With respect to other SAMPL6 submissions the results obtained with SOMD were encouraging and among the top performing models for OA and TEMOA as judged by R2 and MUE metrics. CB8 proved challenging for most participating groups. SOMD ModelC/no-buffer gave the lowest MUE values among all submissions (ca. 1.5 kcal mol−1), but the predictive power was insignificant (R2 ca. 0.1) [31].

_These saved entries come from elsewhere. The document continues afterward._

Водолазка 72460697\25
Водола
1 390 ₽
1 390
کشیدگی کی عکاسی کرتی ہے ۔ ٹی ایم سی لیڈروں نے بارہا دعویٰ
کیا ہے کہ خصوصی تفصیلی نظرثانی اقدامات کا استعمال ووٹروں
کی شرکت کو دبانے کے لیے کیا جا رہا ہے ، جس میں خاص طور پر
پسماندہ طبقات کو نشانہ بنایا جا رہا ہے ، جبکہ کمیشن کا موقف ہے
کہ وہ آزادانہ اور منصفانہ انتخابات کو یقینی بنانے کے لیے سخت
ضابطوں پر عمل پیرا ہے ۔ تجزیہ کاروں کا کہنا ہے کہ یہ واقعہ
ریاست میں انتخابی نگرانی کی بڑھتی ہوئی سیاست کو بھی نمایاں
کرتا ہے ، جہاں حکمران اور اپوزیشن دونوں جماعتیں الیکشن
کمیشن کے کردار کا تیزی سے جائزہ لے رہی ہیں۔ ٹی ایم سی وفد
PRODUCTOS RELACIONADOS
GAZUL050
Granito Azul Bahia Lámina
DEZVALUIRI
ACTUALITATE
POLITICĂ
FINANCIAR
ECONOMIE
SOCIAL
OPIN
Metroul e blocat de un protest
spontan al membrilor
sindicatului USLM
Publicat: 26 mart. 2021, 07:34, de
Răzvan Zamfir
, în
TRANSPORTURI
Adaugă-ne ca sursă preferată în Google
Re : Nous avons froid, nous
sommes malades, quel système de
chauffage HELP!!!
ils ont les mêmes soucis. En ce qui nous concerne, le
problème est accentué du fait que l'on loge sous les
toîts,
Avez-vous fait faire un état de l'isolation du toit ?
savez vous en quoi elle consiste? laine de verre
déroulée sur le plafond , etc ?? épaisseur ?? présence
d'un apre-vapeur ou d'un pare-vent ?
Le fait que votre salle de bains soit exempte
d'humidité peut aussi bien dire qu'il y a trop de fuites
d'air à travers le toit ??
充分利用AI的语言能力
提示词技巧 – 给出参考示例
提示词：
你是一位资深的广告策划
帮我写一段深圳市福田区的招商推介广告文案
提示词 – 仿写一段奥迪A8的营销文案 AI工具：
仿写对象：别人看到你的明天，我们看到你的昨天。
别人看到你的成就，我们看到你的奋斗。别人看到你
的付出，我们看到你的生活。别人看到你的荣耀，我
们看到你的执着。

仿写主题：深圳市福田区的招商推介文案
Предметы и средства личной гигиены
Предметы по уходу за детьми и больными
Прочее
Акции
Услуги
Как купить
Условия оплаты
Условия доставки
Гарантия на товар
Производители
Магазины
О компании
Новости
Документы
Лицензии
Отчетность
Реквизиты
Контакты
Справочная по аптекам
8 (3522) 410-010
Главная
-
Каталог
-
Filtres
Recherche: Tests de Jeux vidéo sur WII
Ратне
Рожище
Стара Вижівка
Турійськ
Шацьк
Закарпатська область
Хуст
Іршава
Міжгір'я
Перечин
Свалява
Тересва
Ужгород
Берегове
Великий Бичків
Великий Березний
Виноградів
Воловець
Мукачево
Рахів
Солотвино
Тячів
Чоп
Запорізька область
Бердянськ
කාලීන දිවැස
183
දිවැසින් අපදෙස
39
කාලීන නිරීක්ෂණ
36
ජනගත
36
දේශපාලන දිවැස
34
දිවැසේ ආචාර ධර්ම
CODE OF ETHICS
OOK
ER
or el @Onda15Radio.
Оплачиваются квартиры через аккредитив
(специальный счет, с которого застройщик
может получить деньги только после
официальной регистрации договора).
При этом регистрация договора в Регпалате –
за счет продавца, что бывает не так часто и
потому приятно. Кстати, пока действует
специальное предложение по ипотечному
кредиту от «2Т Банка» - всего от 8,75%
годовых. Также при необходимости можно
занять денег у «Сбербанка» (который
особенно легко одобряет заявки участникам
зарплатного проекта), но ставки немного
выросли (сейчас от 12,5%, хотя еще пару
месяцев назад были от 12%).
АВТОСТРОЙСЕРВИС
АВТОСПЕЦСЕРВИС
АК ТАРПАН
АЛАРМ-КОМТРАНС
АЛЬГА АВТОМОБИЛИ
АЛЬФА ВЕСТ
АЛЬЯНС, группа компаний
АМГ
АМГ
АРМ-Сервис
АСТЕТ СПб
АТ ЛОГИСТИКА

The OA–G3 and OA–G6 binding free energies computed with the SAMPLing protocol were significantly different from those computed with SAMPL6 protocol (0.7 and 1.2 kcal mol−1 respectively). A standard practice in our group is to at least estimate uncertainties in computed binding free energies from triplicate runs initiated from the same input coordinates. This gives a reasonable estimate of the extent to which free energies are reproducible given a starting condition, but can also give a misleading impression of convergence. Where multiple reasonable poses can be produced, efforts are better spent evaluating free energies with simulations started from different input coordinates. Comparison of SOMD’s free energies with the reference values (YANK) provided by the organizers yields a mixed picture, with a substantially significant difference (CB8–G3, 3 ± 0.7 kcal mol−1), a moderate difference (OA–G3, 1 ± 0.2 kcal mol−1), and an insignificant difference (OA–G6 0.2 ± 0.2 kcal mol−1). There are several algorithmic differences between the two codes that could explain discrepancies, a notable one being an atom-based Barker–Watts reaction-field treatment of long-range electrostatics (SOMD) versus PME (YANK). Other differences exist around the treatment of soft-cores, the coupling of non-bonded and bonded interactions with the λ schedule, and electrostatic correction terms for charged guests. More systematic reproducibility studies on larger datasets will be needed to isolate the factors that contribute to the observed variability. Such efforts are important to validate the robustness and transferability of molecular simulation algorithms.